__WHAT IS BEING ASKED__
Could you return each entry below exactly as written, minus any pictures?

__DATA RECORDS__
+++++

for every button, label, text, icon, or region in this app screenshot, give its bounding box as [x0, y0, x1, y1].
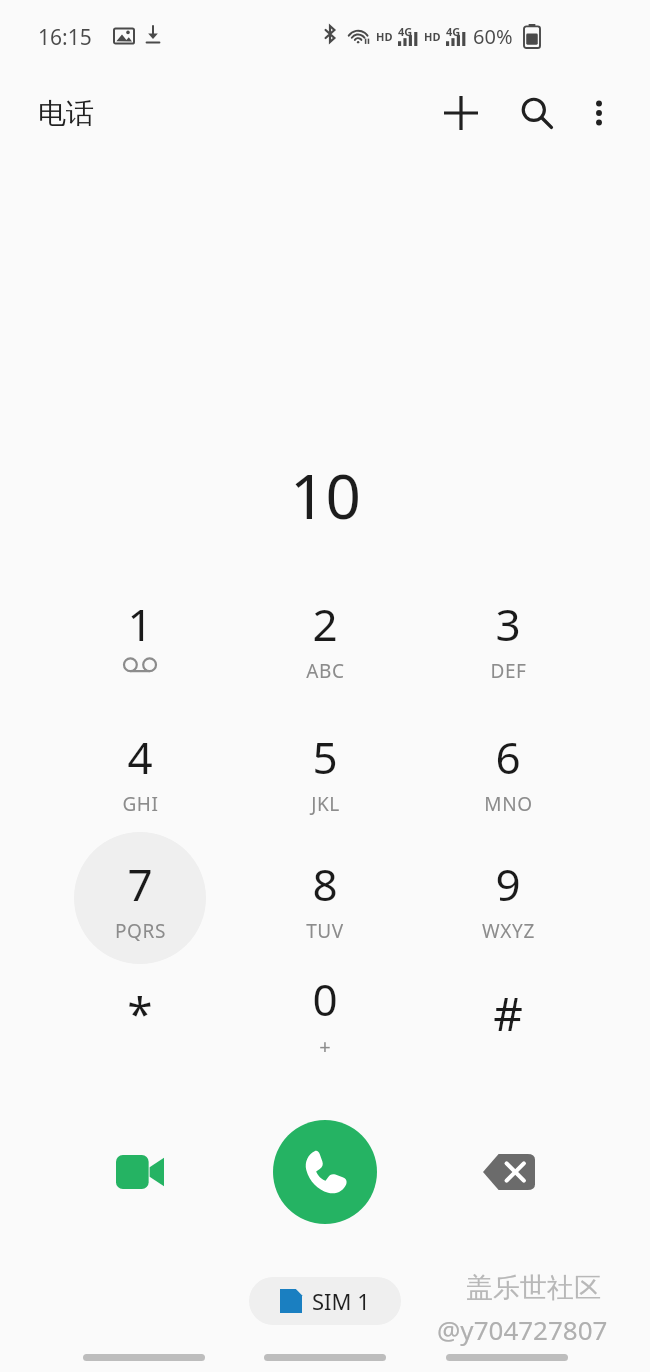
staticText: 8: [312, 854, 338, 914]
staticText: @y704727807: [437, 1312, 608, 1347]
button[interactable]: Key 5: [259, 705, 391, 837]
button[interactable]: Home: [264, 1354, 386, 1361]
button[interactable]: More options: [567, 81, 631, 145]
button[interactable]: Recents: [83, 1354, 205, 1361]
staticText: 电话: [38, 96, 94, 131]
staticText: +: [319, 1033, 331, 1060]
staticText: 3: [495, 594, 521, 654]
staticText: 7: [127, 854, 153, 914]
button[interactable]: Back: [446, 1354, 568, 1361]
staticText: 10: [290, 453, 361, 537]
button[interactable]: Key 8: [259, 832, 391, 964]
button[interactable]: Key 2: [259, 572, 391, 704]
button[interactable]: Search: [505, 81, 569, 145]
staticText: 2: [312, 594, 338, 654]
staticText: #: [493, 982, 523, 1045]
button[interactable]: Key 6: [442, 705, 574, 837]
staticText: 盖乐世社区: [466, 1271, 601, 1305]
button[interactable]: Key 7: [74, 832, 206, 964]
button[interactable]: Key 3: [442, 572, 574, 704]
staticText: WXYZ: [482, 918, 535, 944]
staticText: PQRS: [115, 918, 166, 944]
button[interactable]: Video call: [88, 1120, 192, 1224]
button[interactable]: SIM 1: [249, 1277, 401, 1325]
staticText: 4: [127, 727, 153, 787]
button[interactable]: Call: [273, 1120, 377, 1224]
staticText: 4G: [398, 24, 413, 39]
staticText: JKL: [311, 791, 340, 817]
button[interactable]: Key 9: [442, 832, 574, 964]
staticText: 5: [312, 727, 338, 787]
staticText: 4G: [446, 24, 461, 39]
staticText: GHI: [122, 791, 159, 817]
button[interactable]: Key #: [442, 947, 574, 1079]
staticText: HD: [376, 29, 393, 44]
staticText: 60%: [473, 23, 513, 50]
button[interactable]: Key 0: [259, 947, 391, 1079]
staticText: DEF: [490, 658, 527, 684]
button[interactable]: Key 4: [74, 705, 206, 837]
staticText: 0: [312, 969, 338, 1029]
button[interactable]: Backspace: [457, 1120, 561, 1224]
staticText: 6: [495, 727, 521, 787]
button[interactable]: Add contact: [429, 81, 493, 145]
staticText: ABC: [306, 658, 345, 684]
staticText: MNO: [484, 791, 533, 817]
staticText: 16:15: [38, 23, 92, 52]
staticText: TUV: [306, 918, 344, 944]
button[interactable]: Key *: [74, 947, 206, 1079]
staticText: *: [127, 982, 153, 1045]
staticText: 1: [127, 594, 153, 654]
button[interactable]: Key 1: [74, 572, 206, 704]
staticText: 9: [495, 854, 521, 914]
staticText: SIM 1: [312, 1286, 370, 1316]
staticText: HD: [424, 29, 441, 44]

+++++

__YOUR SOLUTION__
for every button, label, text, icon, or region in this app screenshot, give its bounding box as [x0, y0, x1, y1].
staticText: 8: [312, 854, 338, 914]
staticText: @y704727807: [437, 1312, 608, 1347]
button[interactable]: Key 5: [259, 705, 391, 837]
button[interactable]: Home: [264, 1354, 386, 1361]
button[interactable]: More options: [567, 81, 631, 145]
button[interactable]: Recents: [83, 1354, 205, 1361]
staticText: 电话: [38, 96, 94, 131]
staticText: +: [319, 1033, 331, 1060]
staticText: 3: [495, 594, 521, 654]
staticText: 7: [127, 854, 153, 914]
button[interactable]: Back: [446, 1354, 568, 1361]
staticText: 10: [290, 453, 361, 537]
button[interactable]: Key 8: [259, 832, 391, 964]
button[interactable]: Key 2: [259, 572, 391, 704]
button[interactable]: Search: [505, 81, 569, 145]
staticText: 2: [312, 594, 338, 654]
staticText: #: [493, 982, 523, 1045]
button[interactable]: Key 6: [442, 705, 574, 837]
staticText: 盖乐世社区: [466, 1271, 601, 1305]
button[interactable]: Key 7: [74, 832, 206, 964]
button[interactable]: Key 3: [442, 572, 574, 704]
staticText: WXYZ: [482, 918, 535, 944]
staticText: PQRS: [115, 918, 166, 944]
button[interactable]: Video call: [88, 1120, 192, 1224]
button[interactable]: SIM 1: [249, 1277, 401, 1325]
staticText: 4: [127, 727, 153, 787]
button[interactable]: Call: [273, 1120, 377, 1224]
staticText: 4G: [398, 24, 413, 39]
staticText: JKL: [311, 791, 340, 817]
button[interactable]: Key 9: [442, 832, 574, 964]
staticText: 5: [312, 727, 338, 787]
staticText: 4G: [446, 24, 461, 39]
staticText: GHI: [122, 791, 159, 817]
button[interactable]: Key #: [442, 947, 574, 1079]
staticText: HD: [376, 29, 393, 44]
staticText: 60%: [473, 23, 513, 50]
button[interactable]: Key 0: [259, 947, 391, 1079]
staticText: DEF: [490, 658, 527, 684]
button[interactable]: Key 4: [74, 705, 206, 837]
staticText: 0: [312, 969, 338, 1029]
button[interactable]: Backspace: [457, 1120, 561, 1224]
staticText: 6: [495, 727, 521, 787]
button[interactable]: Add contact: [429, 81, 493, 145]
staticText: ABC: [306, 658, 345, 684]
staticText: MNO: [484, 791, 533, 817]
staticText: 16:15: [38, 23, 92, 52]
staticText: TUV: [306, 918, 344, 944]
button[interactable]: Key *: [74, 947, 206, 1079]
staticText: *: [127, 982, 153, 1045]
staticText: 1: [127, 594, 153, 654]
button[interactable]: Key 1: [74, 572, 206, 704]
staticText: 9: [495, 854, 521, 914]
staticText: SIM 1: [312, 1286, 370, 1316]
staticText: HD: [424, 29, 441, 44]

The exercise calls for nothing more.